CTDB: shared path on NFS3: successful file lock only with soft mount

Thu Jan 22 20:05:51 MST 2015

Hi Thomas,

On Thu, 22 Jan 2015 18:38:02 +0100, Thomas Hartmann
<thomas.hartmann at kit.edu> wrote:

> I stumbled over a problem, I would like to understand better:
> 
> I am running CTDB with the shared fs on NFS3 mounted on all nodes. For
> maintenance, I had to move to a different export and, thus, stoped my
> services mounted the new export rsync'ed everything, remounted the new
> export under the old mount path and restarted everything.
> 
> However, after restart (even with only one node alone) the cluster
> startup failed. The daemon could create the lock file (checked
> permissions, NFS UIDs/GIDs etc.) when manually removed - but was
> complaining not to be able to get the recovery lock (although it just
> created the file)
> 
> e.g.,
> >
> 2015/01/22 17:38:28.039885 [recoverd:22602]: Taking out recovery lock
> from recovery daemon
> 2015/01/22 17:38:28.039944 [recoverd:22602]: Take the recovery lock
> 2015/01/22 17:38:34.045139 [recoverd:22602]: ctdb_recovery_lock: Failed
> to get recovery lock on '/ctdb/fts3/CTDB_FTS3/lock'
> 2015/01/22 17:38:34.045189 [recoverd:22602]: Unable to get recovery lock
> - aborting recovery and ban ourself for 300 seconds
> 2015/01/22 17:38:34.045294 [22412]: Banning this node for 300 seconds
> 
> 
> after some testing I mounted the pathes manually and was able to startup
> CTDB with NFS 'soft'-mounted -- before I had the autofs made to
> 'hard'-mount the NFS export.
> 
> not working:
> -hard,bg,noac,intr,rsize=8192,wsize=8192
> 
> working:
> -soft,bg,noac,intr,rsize=8192,wsize=8192
> 
> Since I just replaced the IP and path in the export and did not touched
> the actual mount options, I have no idea why it worked before?
> 
> Anyway, I am mounting the export now 'soft' on all nodes and would like
> to understand how it works?
> My best guess so far is, that maybe the daemon puts an open file handle
> on the lock file and this differs somehow between 'soft' and 'hard'

From my understanding of the hard and soft options that doesn't makes
sense, so I understand your need for an explanation!

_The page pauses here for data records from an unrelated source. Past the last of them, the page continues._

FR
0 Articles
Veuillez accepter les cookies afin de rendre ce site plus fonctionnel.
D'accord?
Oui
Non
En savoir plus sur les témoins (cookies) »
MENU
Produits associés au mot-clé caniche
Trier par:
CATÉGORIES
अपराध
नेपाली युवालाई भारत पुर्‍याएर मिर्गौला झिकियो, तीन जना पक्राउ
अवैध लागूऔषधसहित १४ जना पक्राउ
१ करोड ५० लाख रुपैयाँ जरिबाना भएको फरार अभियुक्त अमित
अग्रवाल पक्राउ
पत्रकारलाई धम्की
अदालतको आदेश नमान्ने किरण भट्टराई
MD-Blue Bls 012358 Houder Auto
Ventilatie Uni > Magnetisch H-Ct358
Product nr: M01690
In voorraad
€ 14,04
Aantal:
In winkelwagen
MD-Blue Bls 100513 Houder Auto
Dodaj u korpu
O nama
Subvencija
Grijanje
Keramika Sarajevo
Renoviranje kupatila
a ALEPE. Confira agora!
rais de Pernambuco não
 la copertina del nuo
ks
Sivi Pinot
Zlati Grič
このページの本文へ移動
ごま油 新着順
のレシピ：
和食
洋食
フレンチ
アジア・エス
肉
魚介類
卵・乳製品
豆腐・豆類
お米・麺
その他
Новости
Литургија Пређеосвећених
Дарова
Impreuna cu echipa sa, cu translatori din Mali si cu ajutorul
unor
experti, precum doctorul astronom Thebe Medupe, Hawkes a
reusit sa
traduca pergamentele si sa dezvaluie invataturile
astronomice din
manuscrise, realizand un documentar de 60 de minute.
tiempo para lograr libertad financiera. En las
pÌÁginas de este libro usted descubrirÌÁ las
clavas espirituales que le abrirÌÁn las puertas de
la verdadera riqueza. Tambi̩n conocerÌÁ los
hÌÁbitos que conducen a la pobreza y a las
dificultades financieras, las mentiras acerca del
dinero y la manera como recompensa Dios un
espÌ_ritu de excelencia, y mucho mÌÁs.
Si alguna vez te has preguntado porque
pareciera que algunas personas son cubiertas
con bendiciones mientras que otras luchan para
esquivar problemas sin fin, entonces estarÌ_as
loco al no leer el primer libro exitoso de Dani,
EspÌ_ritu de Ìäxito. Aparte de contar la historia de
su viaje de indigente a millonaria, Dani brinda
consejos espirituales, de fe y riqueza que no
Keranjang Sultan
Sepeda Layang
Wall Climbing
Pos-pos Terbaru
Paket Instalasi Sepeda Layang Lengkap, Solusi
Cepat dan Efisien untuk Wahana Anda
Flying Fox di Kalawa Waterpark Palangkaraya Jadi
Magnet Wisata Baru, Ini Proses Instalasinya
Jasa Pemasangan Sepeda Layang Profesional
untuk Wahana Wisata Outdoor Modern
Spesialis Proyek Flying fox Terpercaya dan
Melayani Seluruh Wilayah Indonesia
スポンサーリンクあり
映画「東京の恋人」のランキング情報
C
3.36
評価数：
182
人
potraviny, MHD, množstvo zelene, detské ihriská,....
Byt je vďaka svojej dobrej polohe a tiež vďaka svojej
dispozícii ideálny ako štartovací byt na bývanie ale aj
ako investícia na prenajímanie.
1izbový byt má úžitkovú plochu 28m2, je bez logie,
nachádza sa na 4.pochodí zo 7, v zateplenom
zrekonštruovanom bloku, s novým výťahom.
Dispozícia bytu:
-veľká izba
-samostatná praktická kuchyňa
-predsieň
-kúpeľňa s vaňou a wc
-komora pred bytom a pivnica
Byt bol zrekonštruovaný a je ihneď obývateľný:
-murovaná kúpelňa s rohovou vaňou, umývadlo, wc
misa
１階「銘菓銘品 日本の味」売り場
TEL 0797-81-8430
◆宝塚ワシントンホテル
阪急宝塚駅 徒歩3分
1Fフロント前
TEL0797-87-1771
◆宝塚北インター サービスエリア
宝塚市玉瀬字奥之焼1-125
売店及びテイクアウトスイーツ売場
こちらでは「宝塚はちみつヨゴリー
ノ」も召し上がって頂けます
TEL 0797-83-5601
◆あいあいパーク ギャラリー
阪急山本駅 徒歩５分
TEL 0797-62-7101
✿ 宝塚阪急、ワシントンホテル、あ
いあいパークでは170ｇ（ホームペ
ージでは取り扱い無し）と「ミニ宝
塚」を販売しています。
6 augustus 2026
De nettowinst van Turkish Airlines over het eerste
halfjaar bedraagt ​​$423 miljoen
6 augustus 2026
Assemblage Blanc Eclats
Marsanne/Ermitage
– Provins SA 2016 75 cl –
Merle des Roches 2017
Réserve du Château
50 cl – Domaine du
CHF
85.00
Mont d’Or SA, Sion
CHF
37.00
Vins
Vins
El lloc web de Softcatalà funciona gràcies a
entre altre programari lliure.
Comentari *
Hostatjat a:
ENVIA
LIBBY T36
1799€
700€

I haven't used NFS as a shared filesystem for clustered Samba so I'm not
sure of the limitations.

My suggestion would be to extract the relevant code from the
ctdb_recovery_lock() function from server/ctdb_recover.c into a
standalone program.  That way you can run some tests without involving
all of CTDB.  You could use getchar(3) or similar cause the program to
block so that you can hold the lock until you actually want to release
it.

I would be interested in know what you find out.

peace & happiness,
martin